No. The tax implications are early on. During the clinical trial development, the special tax rate for the expense associated with the expenses of the clinical trials and that you recognize at the time that you have it and provided as a benefit at that time, currently, we have no further benefits of that, Aaron. And on the orphan exclusivity, just to come back to that a minute, the IP position that we have for Myozyme is through 2023 and I guess that's why maybe nobody is very focused on that here as a negating item.

Okay, thank you.

Our next question comes from Shiv Kapoor with Morgan Joseph.

Thanks for taking my question. A couple of queries on Genz-112638, can you enroll patients in the Encore trial at an adequate pace now given the shortage of Cerezyme? And second one have you engaged the FDA about the possible treatment protocol for this drug, Genz-112638? Thanks.
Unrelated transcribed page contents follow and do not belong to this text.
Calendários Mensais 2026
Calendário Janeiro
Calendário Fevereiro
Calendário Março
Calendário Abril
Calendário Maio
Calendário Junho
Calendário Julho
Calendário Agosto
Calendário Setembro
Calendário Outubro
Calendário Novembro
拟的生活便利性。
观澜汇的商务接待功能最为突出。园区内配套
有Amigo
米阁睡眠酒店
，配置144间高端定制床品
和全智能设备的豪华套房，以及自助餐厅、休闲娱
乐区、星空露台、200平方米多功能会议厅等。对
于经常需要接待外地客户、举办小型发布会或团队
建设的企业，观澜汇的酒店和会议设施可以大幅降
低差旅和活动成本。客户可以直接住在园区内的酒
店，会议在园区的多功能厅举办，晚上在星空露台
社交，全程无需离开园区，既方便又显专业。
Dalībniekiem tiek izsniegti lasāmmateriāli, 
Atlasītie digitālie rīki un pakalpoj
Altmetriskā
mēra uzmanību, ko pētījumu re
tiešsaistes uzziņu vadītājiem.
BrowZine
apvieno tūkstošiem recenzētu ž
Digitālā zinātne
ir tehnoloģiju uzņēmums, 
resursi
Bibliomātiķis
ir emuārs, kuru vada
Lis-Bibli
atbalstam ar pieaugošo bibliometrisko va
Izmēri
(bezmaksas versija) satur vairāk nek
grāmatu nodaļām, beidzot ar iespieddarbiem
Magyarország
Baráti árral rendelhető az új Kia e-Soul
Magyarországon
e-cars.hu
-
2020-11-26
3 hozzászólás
Thanks for the question, Shiv. So as I said earlier that the pace of enrollment for 112638 is an enormous area of focus for us. We have a small amount of Cerezyme reserved to allow for that trial to enroll based on our expectations for the coming month and a half, and the biggest source of pressure here is allowing patients eligibility for the trial based on treatment interruptions, so we're currently comfortable that we'll meet our enrollment targets in the coming quarter but those are the pressures that we're facing in meeting our goals. With respect to treatment IND, we did engage with the FDA about the possibility of a treatment IND and I think understandably the FDA was very focused on us pushing forward with the Phase III program as our most important priority and given that we do have a substantial number of sites in the U.S. where patients can enroll and can access the small molecule we agreed with that decision so we do not have a treatment IND in place for a small molecule in the U.S. at this time.

Okay, thanks.

Sure.

Our final question today comes from Biren Amin with FTN Equity.
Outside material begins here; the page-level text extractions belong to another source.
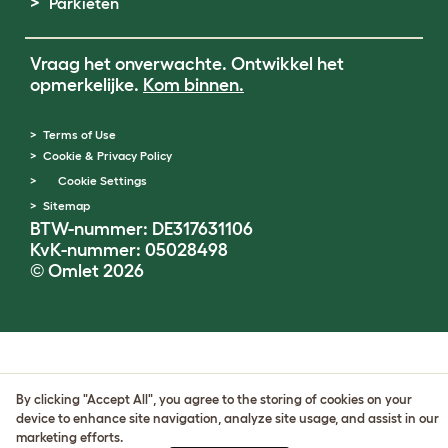
Parkieten
Vraag het onverwachte. Ontwikkel het
opmerkelijke.
Kom binnen.
Terms of Use
Cookie & Privacy Policy
Cookie Settings
Sitemap
BTW-nummer: DE317631106
KvK-nummer: 05028498
© Omlet 2026
By clicking "Accept All", you agree to the storing of cookies on your
device to enhance site navigation, analyze site usage, and assist in our
marketing efforts.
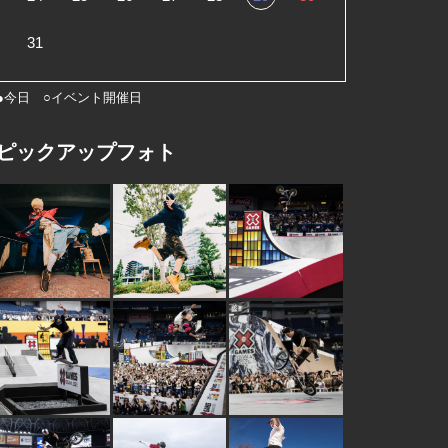
31
●今日 ○イベント開催日
ピックアップフォト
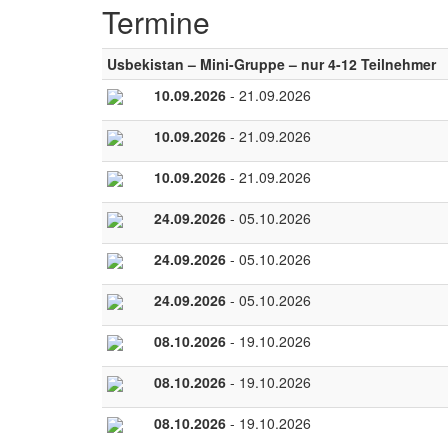
Termine
Usbekistan – Mini-Gruppe – nur 4-12 Teilnehmer
10.09.2026
- 21.09.2026
10.09.2026
- 21.09.2026
10.09.2026
- 21.09.2026
24.09.2026
- 05.10.2026
24.09.2026
- 05.10.2026
24.09.2026
- 05.10.2026
08.10.2026
- 19.10.2026
08.10.2026
- 19.10.2026
08.10.2026
- 19.10.2026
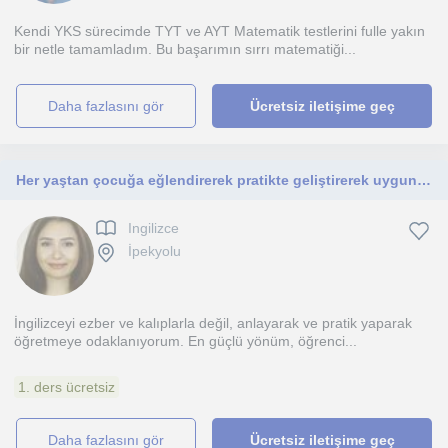
Kendi YKS sürecimde TYT ve AYT Matematik testlerini fulle yakın
bir netle tamamladım. Bu başarımın sırrı matematiği...
daha fazlasını gör
Ücretsiz iletişime geç
Her yaştan çocuğa eğlendirerek pratikte geliştirerek uygun fiyatlı ders veriyorum
Ingilizce
İpekyolu
İngilizceyi ezber ve kalıplarla değil, anlayarak ve pratik yaparak
öğretmeye odaklanıyorum. En güçlü yönüm, öğrenci...
1. ders ücretsiz
daha fazlasını gör
Ücretsiz iletişime geç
Thanks for taking my question. The timelines for shipment of Fabrazyme seemed to have slightly changed to late December from mid December. Could you just tell us the reason for this change?
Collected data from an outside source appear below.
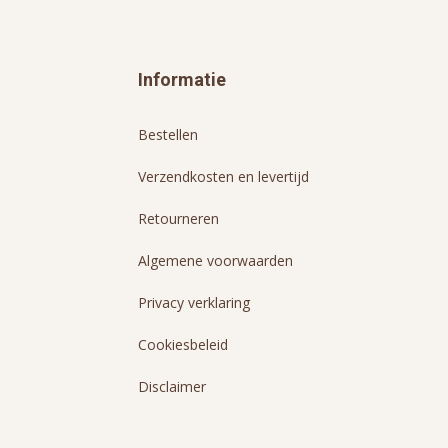
Informatie
Bestellen
Verzendkosten en levertijd
Retourneren
Algemene voorwaarden
Privacy verklaring
Cookiesbeleid
Disclaimer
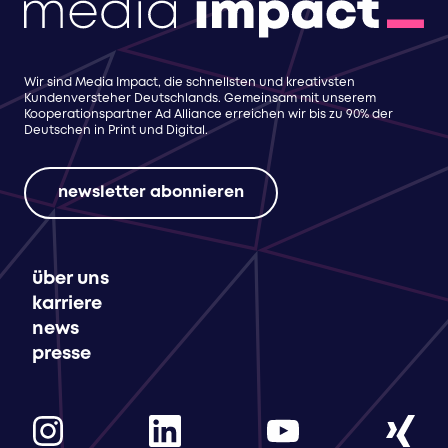
Wir sind Media Impact, die schnellsten und kreativsten
Kundenversteher Deutschlands. Gemeinsam mit unserem
Kooperationspartner Ad Alliance erreichen wir bis zu 90% der
Deutschen in Print und Digital.
newsletter abonnieren
über uns
karriere
news
presse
No reason. There's no change in terms of timelines of Fabrazyme.

Okay. Because I thought --?

Yes, I think you're probably right that we talked about it a bit, there's sometimes a misunderstanding between when is it least and when is it dominant and the truck being shipped, but second half of December is a way to think about that, and more likely towards the end of December and actual shipment while the release maybe mid-December.

Great. Thank you.

All right, thank you very much everybody for participating. I have a sense that despite the many questions that we did, we weren't able to deal with in the last hour and 25 minutes there are probably still questions left. And I would invite you to make sure that we get your questions through Patrick from Investor Relations office so we can respond to you. We look very much forward to continuing to record our many events now in relatively short-term and important event that is much focused on today is November 14, and we look forward to communicating with you at that time as well. That will clarify the Myozyme and Lumizyme situation in the U.S. materially and then of course the early moments when products from the new runs of Cerezyme and Fabrazyme are becoming available for shipment I think most of us are looking forward to that as well. And then in early January, we will talk at the JPMorgan Conference about where we stand, generally with our projections for the year 2010, and on the earnings side we will talk about that in February. I don't know when the date is, the 17th of February. We are very much looking forward to this because this has been a very challenging time for us. The basics of the business continue to be very robust, are very strong, but we have clearly to reset the position around Gaucher disease and Fabry disease and that will be our focus throughout next year. Thank you all very much for participating this morning and we'll talk to you soon.

Thank you for joining today's conference. That does conclude the call at this time. You may disconnect.